Cretaceous (Aptian-Turonian) sedimentary rocks in southwestern New Mexico were deposited in two stages that were controlled primarily by tectonism. During the first stage, from Aptian through middle Albian time, a maximum of 1,900 m of siliciclastic and carbonate sediment accumulated in a west-northwest-trending rift basin. Lithic and arkosic sediment was derived initially from intrabasin uplifts and subsequently from a west-northwest-trending, basement-cored rift shoulder that marked the northern boundary of the basin. Decreases in subsidence and siliciclastic sedimentation rate in mid-Albian time were a response to wearing down of the rift shoulder and marked the end of the first stage of sedimentation.

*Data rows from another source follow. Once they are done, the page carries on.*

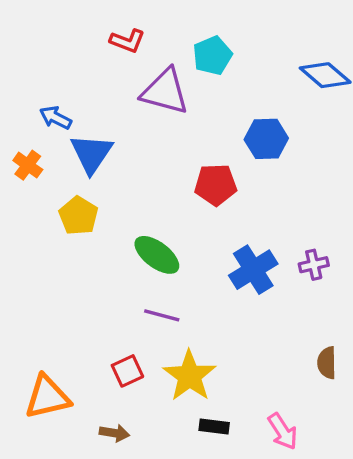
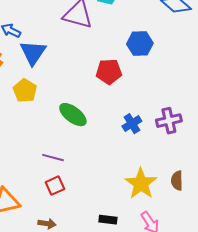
purple cross: (314, 265) -> (169, 121), size x1.4
blue cross: (253, 270) -> (132, 124), size x0.7
purple line: (162, 315) -> (53, 158), moved
yellow star: (190, 376) -> (141, 184), moved

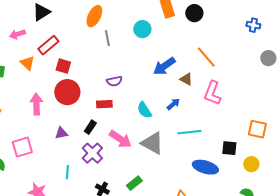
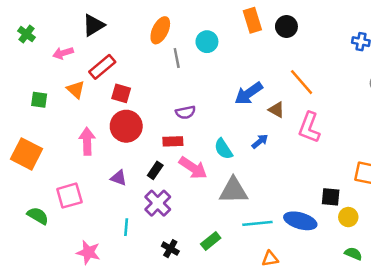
cyan circle: (142, 29) -> (207, 42), moved
cyan line: (189, 132) -> (257, 223), moved
purple triangle: (61, 133) -> (119, 178), turned 32
pink arrow: (120, 139) -> (193, 168), moved
gray triangle: (152, 143) -> (233, 191), turned -30
yellow circle: (251, 164) -> (348, 217), moved

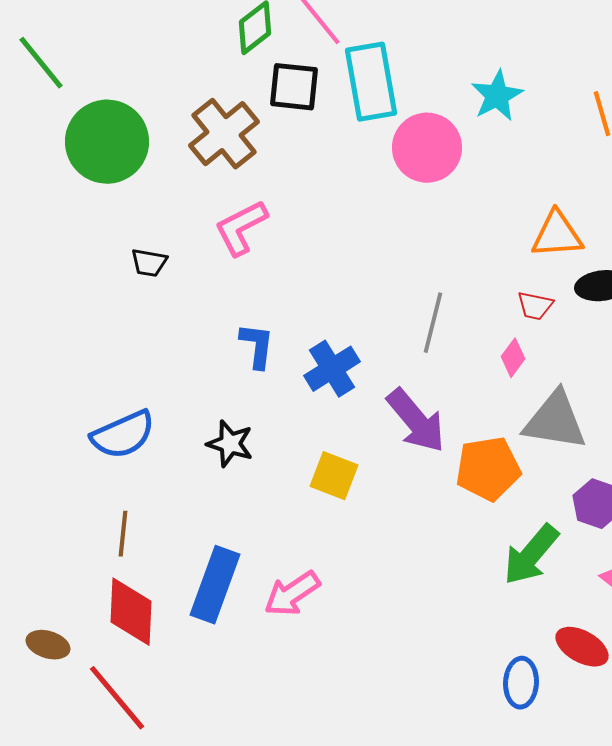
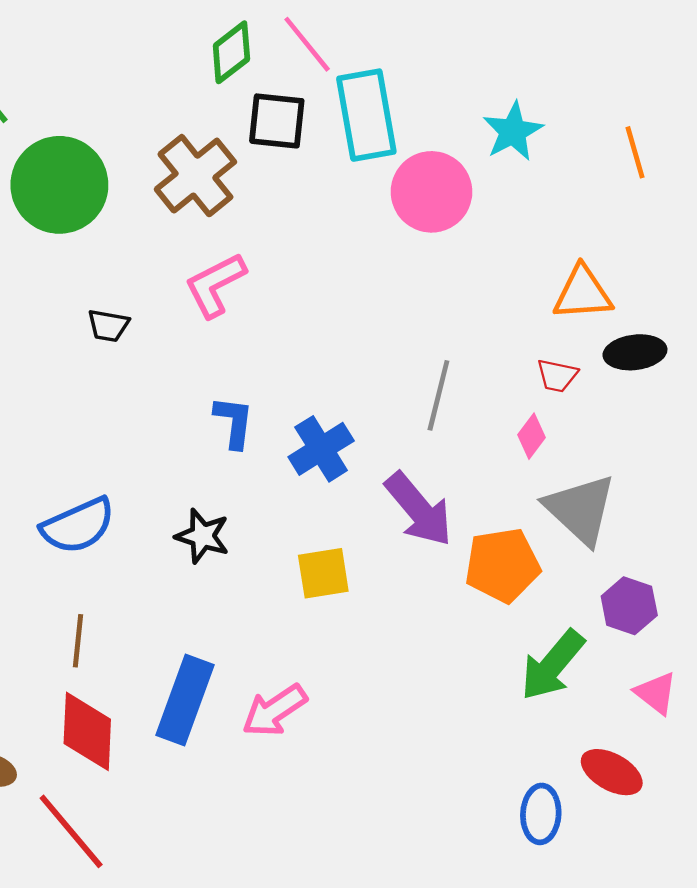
gray triangle: (555, 421) -> (580, 509), turned 34
yellow square: (334, 476) -> (323, 573), turned -30

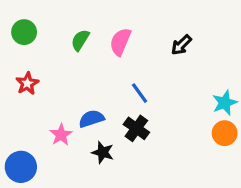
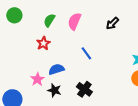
red star: (27, 83) -> (43, 43), moved
black cross: (136, 128) -> (84, 89), moved
black star: (103, 152) -> (54, 90), moved

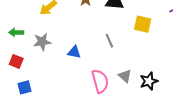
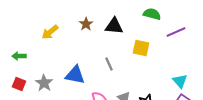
gray star: (42, 42) -> (44, 83), moved, turned -30
blue triangle: (74, 52) -> (75, 75), size x1.5

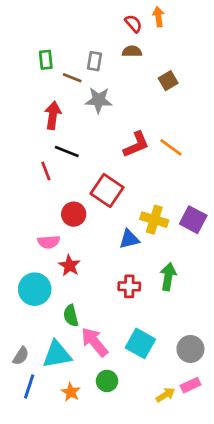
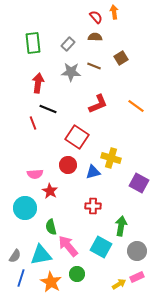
green rectangle: (46, 60) -> (33, 43), size x1.5
gray rectangle: (94, 61) -> (68, 44), turned 32
brown line: (72, 78) -> (94, 66), moved
orange line: (171, 147) -> (136, 106), moved
red circle: (74, 214) -> (68, 165), moved
purple square: (193, 220) -> (139, 183), moved
green arrow: (168, 277) -> (121, 226), moved
orange star: (71, 392) -> (51, 282), size x1.5

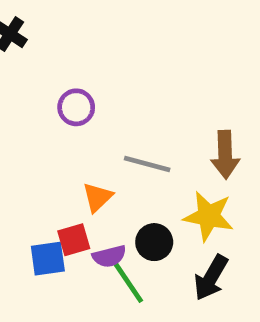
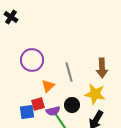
purple circle: (76, 107) -> (32, 60), moved, size x1.5
gray line: (147, 164) -> (69, 72), turned 60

Beginning in late Albian time, what is now southwestern New Mexico experienced increases in tectonic subsidence and siliciclastic sedimentation rate. As much as 1,500 m of quartzarenite and shale was deposited in the southwestern part of the study area, and ∼300 m of upper Albian, Cenomanian, and Turanian sediment onlapped the former rift shoulder. Paleocurrent and facies data indicate that sediment dispersal was eastward, southeastward, and northeastward. The second stage of sedimentation took place in a retroarc foreland basin that was complementary to a compressional orogenic belt in what is now southeastern Nevada, southeastern California, western Arizona, and/or Sonora, Mexico.